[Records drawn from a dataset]
····················

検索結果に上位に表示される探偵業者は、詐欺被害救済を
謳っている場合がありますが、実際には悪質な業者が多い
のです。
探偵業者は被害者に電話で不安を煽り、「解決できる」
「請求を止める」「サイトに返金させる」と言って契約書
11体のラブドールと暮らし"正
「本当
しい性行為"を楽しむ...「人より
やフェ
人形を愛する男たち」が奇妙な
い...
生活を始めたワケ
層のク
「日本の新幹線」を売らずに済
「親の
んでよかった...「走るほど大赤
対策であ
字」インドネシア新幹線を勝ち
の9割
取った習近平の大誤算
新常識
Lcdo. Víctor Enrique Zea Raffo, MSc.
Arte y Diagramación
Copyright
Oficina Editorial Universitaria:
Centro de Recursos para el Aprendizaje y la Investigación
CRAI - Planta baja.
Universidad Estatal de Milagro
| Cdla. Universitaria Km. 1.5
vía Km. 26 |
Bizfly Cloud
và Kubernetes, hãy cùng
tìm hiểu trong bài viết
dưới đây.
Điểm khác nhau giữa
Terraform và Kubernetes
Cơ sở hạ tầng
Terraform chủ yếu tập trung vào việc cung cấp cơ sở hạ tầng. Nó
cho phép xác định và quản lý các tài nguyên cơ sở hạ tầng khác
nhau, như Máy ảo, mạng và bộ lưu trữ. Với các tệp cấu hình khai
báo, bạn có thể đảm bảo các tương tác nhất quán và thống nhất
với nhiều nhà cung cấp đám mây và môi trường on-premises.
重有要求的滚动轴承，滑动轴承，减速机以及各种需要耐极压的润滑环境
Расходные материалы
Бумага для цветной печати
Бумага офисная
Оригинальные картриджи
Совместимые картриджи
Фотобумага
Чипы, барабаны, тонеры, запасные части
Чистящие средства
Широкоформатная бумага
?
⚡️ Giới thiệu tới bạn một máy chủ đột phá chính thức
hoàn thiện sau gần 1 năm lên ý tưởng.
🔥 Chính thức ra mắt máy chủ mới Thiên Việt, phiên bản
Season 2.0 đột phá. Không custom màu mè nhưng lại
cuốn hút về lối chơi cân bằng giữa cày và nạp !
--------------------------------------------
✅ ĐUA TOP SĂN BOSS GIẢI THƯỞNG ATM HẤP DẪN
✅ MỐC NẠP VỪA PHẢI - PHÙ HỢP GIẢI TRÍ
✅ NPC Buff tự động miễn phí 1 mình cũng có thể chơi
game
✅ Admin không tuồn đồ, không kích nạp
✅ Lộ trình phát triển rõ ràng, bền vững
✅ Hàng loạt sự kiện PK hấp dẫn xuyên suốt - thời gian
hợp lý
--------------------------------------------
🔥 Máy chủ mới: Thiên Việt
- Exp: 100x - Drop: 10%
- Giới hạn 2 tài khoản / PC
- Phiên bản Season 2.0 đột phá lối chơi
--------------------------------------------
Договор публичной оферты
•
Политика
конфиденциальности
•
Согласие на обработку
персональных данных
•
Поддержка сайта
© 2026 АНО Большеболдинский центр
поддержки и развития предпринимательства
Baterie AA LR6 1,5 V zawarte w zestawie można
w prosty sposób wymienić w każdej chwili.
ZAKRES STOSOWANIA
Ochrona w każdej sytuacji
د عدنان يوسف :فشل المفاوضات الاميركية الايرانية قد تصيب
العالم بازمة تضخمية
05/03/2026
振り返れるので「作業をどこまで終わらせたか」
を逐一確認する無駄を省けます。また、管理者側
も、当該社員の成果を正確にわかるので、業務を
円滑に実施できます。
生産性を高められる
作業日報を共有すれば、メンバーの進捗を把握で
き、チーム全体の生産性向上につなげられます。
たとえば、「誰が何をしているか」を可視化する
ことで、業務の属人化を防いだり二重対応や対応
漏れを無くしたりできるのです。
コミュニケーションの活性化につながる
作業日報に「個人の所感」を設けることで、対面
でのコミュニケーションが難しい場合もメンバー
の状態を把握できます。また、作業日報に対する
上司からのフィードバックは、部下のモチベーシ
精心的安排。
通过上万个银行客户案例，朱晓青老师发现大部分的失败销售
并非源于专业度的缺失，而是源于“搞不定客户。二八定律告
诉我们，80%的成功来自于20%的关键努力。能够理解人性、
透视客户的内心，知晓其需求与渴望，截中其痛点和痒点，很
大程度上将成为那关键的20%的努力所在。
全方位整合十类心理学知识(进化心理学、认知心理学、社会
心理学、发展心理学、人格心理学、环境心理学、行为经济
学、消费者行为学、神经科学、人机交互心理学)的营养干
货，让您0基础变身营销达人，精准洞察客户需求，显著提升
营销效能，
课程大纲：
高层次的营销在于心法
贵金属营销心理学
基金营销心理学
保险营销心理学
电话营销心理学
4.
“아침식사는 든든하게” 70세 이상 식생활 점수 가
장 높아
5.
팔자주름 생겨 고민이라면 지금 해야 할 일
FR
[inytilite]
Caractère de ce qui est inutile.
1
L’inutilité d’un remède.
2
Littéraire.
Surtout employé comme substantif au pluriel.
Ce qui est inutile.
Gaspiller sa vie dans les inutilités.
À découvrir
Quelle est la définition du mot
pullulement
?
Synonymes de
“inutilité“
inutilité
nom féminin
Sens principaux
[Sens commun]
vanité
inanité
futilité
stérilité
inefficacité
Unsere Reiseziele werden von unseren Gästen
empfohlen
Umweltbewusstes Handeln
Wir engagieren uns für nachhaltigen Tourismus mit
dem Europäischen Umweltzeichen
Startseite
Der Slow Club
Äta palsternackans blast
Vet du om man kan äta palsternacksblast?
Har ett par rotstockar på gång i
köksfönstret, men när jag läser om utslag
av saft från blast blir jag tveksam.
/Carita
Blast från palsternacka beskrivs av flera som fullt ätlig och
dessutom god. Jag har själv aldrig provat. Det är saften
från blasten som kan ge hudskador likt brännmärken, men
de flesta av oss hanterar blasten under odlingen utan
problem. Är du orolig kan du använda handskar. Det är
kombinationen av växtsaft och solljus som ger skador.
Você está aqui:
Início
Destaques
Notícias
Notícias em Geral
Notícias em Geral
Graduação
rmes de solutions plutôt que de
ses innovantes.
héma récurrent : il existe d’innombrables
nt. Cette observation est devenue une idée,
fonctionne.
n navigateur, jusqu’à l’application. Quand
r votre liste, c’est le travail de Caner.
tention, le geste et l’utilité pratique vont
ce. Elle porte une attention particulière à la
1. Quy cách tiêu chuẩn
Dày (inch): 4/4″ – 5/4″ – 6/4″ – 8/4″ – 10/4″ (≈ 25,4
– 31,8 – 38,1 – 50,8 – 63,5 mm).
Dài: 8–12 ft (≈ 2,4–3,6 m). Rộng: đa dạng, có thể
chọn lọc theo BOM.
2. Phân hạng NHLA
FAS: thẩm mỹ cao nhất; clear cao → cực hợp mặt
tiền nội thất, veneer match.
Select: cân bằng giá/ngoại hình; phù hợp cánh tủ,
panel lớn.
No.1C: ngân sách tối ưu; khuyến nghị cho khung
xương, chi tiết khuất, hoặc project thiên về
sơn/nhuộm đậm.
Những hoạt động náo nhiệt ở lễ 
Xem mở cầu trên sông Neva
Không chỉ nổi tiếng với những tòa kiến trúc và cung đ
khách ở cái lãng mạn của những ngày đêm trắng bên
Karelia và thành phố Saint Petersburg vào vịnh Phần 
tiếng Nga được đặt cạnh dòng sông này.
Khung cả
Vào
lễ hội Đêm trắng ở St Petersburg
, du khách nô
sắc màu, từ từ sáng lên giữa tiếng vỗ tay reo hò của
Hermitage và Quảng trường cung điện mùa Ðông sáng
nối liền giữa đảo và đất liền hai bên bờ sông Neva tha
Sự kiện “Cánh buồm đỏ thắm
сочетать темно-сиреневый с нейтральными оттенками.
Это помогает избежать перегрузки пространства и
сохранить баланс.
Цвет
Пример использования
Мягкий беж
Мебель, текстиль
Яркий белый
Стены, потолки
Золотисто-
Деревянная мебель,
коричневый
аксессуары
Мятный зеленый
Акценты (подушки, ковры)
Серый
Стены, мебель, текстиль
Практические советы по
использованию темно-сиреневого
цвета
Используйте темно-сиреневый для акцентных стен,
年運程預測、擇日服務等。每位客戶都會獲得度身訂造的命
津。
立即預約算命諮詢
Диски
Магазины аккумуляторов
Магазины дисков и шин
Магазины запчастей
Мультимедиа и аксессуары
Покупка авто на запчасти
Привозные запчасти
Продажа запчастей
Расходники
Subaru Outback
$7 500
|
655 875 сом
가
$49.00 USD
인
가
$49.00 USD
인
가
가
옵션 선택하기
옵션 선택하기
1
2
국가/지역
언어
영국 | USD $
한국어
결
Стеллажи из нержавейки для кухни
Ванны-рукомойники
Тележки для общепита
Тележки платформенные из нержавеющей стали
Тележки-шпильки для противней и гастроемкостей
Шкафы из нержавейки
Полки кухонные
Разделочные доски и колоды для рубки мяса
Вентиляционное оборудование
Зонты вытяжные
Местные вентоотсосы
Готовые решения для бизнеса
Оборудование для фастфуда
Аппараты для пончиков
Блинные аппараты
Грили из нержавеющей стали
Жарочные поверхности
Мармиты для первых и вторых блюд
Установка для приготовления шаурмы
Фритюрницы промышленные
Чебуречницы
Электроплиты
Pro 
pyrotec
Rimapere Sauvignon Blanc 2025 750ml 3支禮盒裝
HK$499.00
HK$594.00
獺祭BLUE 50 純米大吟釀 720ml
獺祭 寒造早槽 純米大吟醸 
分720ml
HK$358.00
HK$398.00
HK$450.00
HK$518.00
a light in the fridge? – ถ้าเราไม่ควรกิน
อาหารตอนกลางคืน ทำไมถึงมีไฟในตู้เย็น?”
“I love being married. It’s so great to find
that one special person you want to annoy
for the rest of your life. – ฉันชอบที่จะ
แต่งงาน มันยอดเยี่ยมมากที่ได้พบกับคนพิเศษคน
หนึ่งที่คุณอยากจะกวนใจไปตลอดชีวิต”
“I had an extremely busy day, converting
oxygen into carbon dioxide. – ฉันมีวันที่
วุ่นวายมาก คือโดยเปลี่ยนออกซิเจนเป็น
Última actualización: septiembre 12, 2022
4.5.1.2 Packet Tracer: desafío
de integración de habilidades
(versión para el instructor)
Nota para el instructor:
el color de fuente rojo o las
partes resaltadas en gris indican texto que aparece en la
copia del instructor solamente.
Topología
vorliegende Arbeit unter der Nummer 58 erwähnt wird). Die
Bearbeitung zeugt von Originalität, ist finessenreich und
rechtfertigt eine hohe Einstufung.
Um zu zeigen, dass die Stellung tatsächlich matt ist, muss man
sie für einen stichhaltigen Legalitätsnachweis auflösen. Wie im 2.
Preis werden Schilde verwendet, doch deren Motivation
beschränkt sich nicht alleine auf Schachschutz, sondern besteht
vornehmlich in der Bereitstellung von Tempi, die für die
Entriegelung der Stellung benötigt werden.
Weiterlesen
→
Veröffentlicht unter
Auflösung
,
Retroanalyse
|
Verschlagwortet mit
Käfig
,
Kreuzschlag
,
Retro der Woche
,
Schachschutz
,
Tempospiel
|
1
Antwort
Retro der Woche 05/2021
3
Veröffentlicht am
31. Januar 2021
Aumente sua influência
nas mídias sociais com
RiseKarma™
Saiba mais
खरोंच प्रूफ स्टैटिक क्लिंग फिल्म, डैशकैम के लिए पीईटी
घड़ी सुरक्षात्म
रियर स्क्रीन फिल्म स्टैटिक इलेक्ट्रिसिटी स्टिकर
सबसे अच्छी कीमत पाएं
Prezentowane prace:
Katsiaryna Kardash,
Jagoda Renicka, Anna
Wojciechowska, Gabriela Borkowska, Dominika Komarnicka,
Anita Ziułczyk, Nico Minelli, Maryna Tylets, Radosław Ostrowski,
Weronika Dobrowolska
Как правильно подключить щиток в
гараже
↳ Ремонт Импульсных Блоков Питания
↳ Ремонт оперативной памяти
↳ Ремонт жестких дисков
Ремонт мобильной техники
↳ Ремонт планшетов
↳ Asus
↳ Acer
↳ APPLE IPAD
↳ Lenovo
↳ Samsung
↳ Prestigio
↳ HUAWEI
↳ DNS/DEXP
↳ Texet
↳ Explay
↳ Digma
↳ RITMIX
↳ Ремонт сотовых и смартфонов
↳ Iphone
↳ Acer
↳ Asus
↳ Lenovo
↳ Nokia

····················

### Action item
One inclusive range is required: first line of the data through the line containing "với nhiều nhà". Set it down exactly and output nothing else.

### Result
検索結果に上位に表示される探偵業者は、詐欺被害救済を
謳っている場合がありますが、実際には悪質な業者が多い
のです。
探偵業者は被害者に電話で不安を煽り、「解決できる」
「請求を止める」「サイトに返金させる」と言って契約書
11体のラブドールと暮らし"正
「本当
しい性行為"を楽しむ...「人より
やフェ
人形を愛する男たち」が奇妙な
い...
生活を始めたワケ
層のク
「日本の新幹線」を売らずに済
「親の
んでよかった...「走るほど大赤
対策であ
字」インドネシア新幹線を勝ち
の9割
取った習近平の大誤算
新常識
Lcdo. Víctor Enrique Zea Raffo, MSc.
Arte y Diagramación
Copyright
Oficina Editorial Universitaria:
Centro de Recursos para el Aprendizaje y la Investigación
CRAI - Planta baja.
Universidad Estatal de Milagro
| Cdla. Universitaria Km. 1.5
vía Km. 26 |
Bizfly Cloud
và Kubernetes, hãy cùng
tìm hiểu trong bài viết
dưới đây.
Điểm khác nhau giữa
Terraform và Kubernetes
Cơ sở hạ tầng
Terraform chủ yếu tập trung vào việc cung cấp cơ sở hạ tầng. Nó
cho phép xác định và quản lý các tài nguyên cơ sở hạ tầng khác
nhau, như Máy ảo, mạng và bộ lưu trữ. Với các tệp cấu hình khai
báo, bạn có thể đảm bảo các tương tác nhất quán và thống nhất
với nhiều nhà cung cấp đám mây và môi trường on-premises.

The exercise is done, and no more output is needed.